Now, the all-Lennon-McCartney album. And I Love Her, If I Fell, I’ll Be Back… Just a great album, not to mention the film at all! Just listen to what Paul is recounting and you will see how great The Beatles were individually.
“A Hard Day’s Night”, the third studio album by the Beatles, was released on 50 years ago today (10 July 1964). The American version of the album was released two weeks earlier, on 26 June 1964 by United Artists Records, with a different track listing. This is the first Beatles album to be recorded entirely on four-track tape, allowing for good stereo mixes.
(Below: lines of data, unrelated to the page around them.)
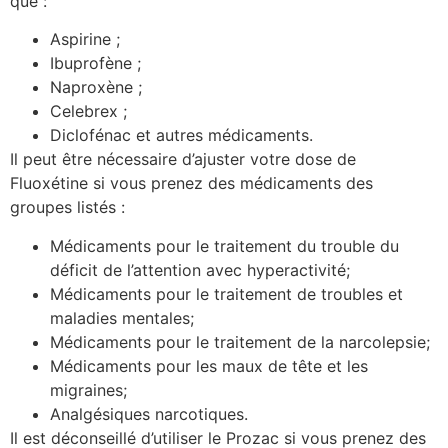
que :
Aspirine ;
Ibuprofène ;
Naproxène ;
Celebrex ;
Diclofénac et autres médicaments.
Il peut être nécessaire d’ajuster votre dose de
Fluoxétine si vous prenez des médicaments des
groupes listés :
Médicaments pour le traitement du trouble du
déficit de l’attention avec hyperactivité;
Médicaments pour le traitement de troubles et
maladies mentales;
Médicaments pour le traitement de la narcolepsie;
Médicaments pour les maux de tête et les
migraines;
Analgésiques narcotiques.
Il est déconseillé d’utiliser le Prozac si vous prenez des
In contrast to their first two albums, all 13 tracks on “A Hard Day’s Night” were written by John Lennon and Paul McCartney, showcasing the development of the band’s songwriting talents. The album contains some of their most famous songs, including the title track, with its distinct, instantly recognisable opening chord, and the previously released “Can’t Buy Me Love”; both were transatlantic number-one singles for the band.
The title of the album was the accidental creation of drummer Ringo Starr. According to Lennon in a 1980 interview with Playboy magazine: “I was going home in the car and Dick Lester [director of the movie] suggested the title, ‘Hard Day’s Night’ from something Ringo had said. I had used it in ‘In His Own Write’, but it was an off-the-cuff remark by Ringo. You know, one of those malapropisms. A Ringo-ism, where he said it not to be funny … just said it. So Dick Lester said, ‘We are going to use that title.'”
In 2000, Q placed “A Hard Day’s Night” at number five in its list of the 100 Greatest British Albums Ever. In 2012, “A Hard Day’s Night” was voted 307th on Rolling Stone magazine’s list of the “500 Greatest Albums of All Time”.
Musically, “A Hard Day’s Night” eschews the rock and roll cover songs of the band’s previous albums for a predominantly pop sound. Sputnikmusic’s Dave Donnelly observes “short, peppy” pop songs characterised by layered vocals, immediate choruses, and understated instrumentation. According to Pitchfork Media’s Tom Ewing, the lack of rock and roll covers allows listeners to “take the group’s new sound purely on its own modernist terms”, with audacious “chord choices”, powerful harmonies, “gleaming” guitar, and “Northern” harmonica. Music journalist Robert Christgau writes that Lennon–McCartney’s songs were “more sophisticated musically” than before.
Side one of the LP contains the songs from the movie soundtrack. Side two contains songs written for, but not included in, the film, although a 1980s re-release of the movie includes a prologue before the opening credits with “I’ll Cry Instead” on the soundtrack.
“A Hard Day’s Night” is the first Beatles album to feature entirely original compositions. Lennon dominates the song writing being the primary author of ten out of the thirteen tracks on the album, all except “And I Love Her,” “Can’t Buy Me Love,” and “Things We Said Today.” This is also one of three Beatles albums, along with “Let It Be” and “Magical Mystery Tour”, in which Starr does not sing lead vocal on any songs. Starr sang the lead vocal on “Matchbox” during the sessions; it appeared instead on the “Long Tall Sally” EP.
According to music critic Richie Unterberger, “George Harrison’s resonant 12-string electric guitar leads were hugely influential; the movie helped persuade the Byrds, then folksingers, to plunge all out into rock & roll, and the Beatles would be hugely influential on the folk-rock explosion of 1965. The Beatles’ success, too, had begun to open the US market for fellow Brits like the Rolling Stones, the Animals, and the Kinks, and inspired young American groups like the Beau Brummels, Lovin’ Spoonful, and others to mount a challenge of their own with self-penned material that owed a great debt to Lennon-McCartney.”